Le célèbre écrivain égyptien, lauréat du prix Nobel de la littérature, Naguib Mahfouz, disait dans un de ses ouvrages «Trilogie du Caire» : «A force de croire aux choses, on s’en fait une vérité plus vraie que la nature». Cette assertion fait penser à la déclaration du Président Diomaye Faye lors de son récent message à la nation sur la dissolution de l’Assemblée nationale. Ainsi, soutient-il, pour les griefs, entre autres, l’usurpation par l’Assemblée nationale de son droit de fixer la date de la Déclaration de politique générale (DPG) du Premier. Pour rappel, la séparation des pouvoirs est un principe sacro-saint consacré dans le préambule de notre Constitution en ces termes : «Notre pays proclame la séparation et l’équilibre des pouvoirs conçus et exercés à travers des procédures démocratiques.»
La théorie classique de la séparation des pouvoirs est historiquement liée à la vie de Montesquieu dans son ouvrage «De l’esprit des lois». Ce dernier, par ses écrits, a beaucoup influencé les systèmes politiques et amené les dirigeants du monde à comprendre les trois fonctions des différents régimes politiques et sur lesquelles repose la théorie classique de la séparation des pouvoirs :
- la fonction d’édiction des règles générales constitue la fonction législative ;
- la fonction d’exécution de ces règles relève de la fonction exécutive ;
- la fonction de règlement des litiges constitue la fonction juridictionnelle.

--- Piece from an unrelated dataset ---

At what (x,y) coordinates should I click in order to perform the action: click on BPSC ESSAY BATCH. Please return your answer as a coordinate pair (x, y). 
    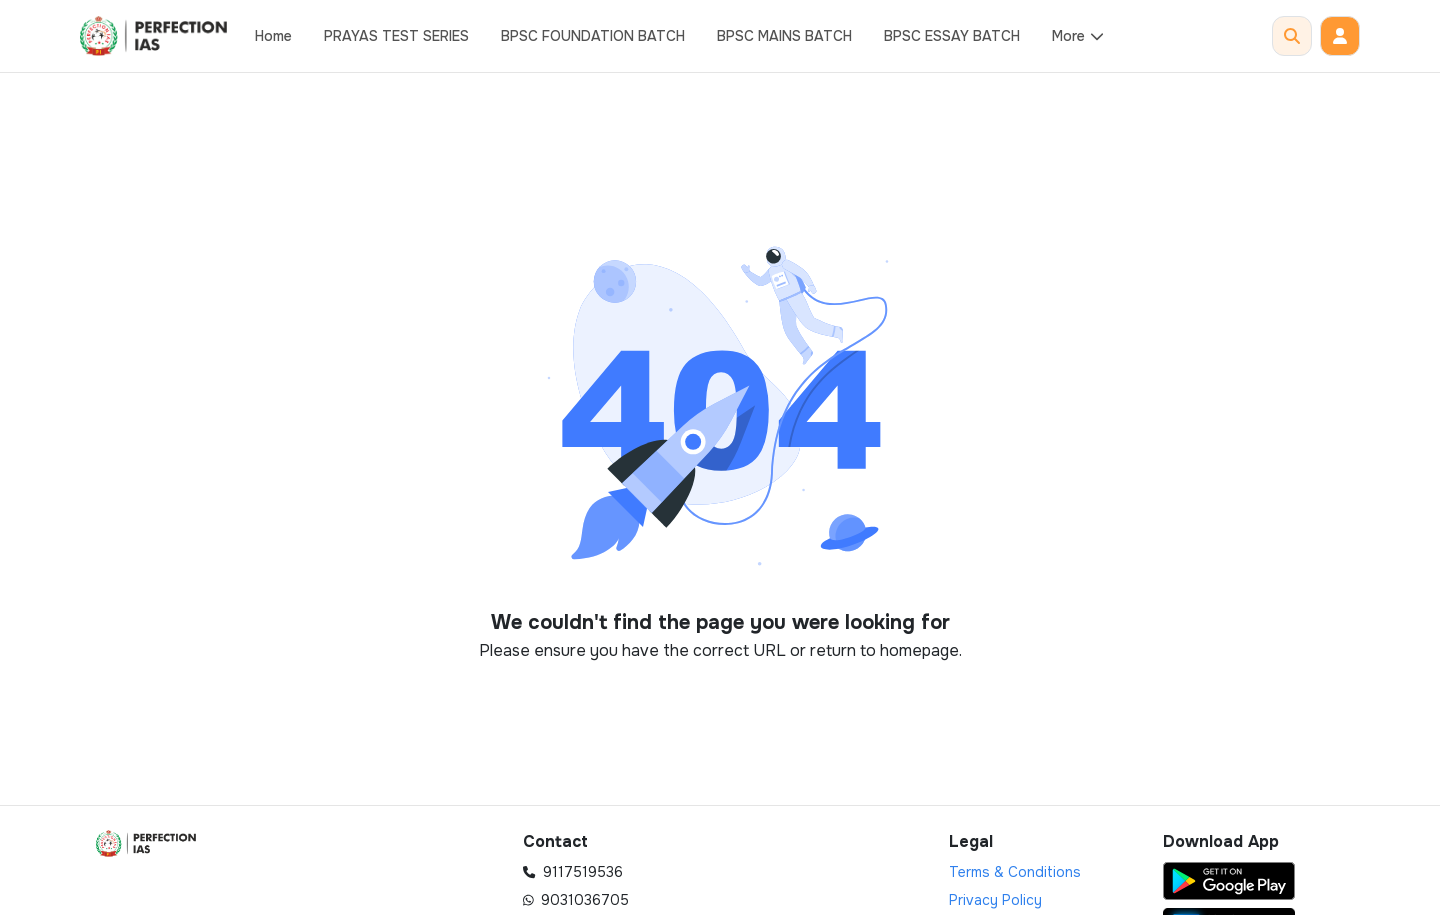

Partant du constat que, dans le régime de la monarchie absolue, ces trois fonctions sont le plus souvent confondues et détenues par une seule et même personne. La théorie de séparation des pouvoirs plaide pour que chacune de ces trois fonctions soit exercée par des organes distincts, indépendants les uns des autres, tant par leur mode de désignation que par leur fonctionnement. Chacun de ces organes devient ainsi l’un des trois pouvoirs, notamment le pouvoir législatif exercé par des assemblées représentatives, le pouvoir exécutif attribué à un chef de l’État et qui est soutenu par un gouvernement et le pouvoir judiciaire, enfin, revient aux juridictions. La finalité de la théorie de Montesquieu, c’est d’arriver à l’équilibre des différents pouvoirs d’où sa fameuse maxime : «Pour qu’on ne puisse pas abuser du pouvoir, il faut que, par la disposition des choses, le pouvoir arrête le pouvoir.» Cette théorie est bien appropriée et légitimée dans la Déclaration des droits humains et citoyens (DDHC) de 1789 qui inscrit en son article 16 : « Toute Société dans laquelle la garantie des Droits n’est pas assurée, ni la séparation des pouvoirs déterminée, n’a point de Constitution.» C’est d’ailleurs cette disposition qui est à l’origine de l’inscription du concept de la séparation des pouvoirs dans tous les préambules des Constitutions des Etats africains d’obédience francophone ! C’est également le lieu de souligner qu’il y a dans la théorie classique deux types de séparation des pouvoirs : la séparation souple et celle dite stricte. On parle de la séparation souple des pouvoirs lorsqu’elle inspire une collaboration entre les différents pouvoirs (exécutif, législatif et judiciaire), un droit de dissolution et une responsabilité du gouvernement devant le Parlement. Quant à la séparation stricte des pouvoirs, elle a la particularité de n’autoriser ni le droit de dissolution ni la responsabilité du gouvernement devant le Parlement et n’admet aucune collaboration entre les différents pouvoirs institutionnels. C’est le cas, par exemple, aux Etats-Unis où on parle de «checks and balances», c’est-à-dire, «contrôle et contrepoids».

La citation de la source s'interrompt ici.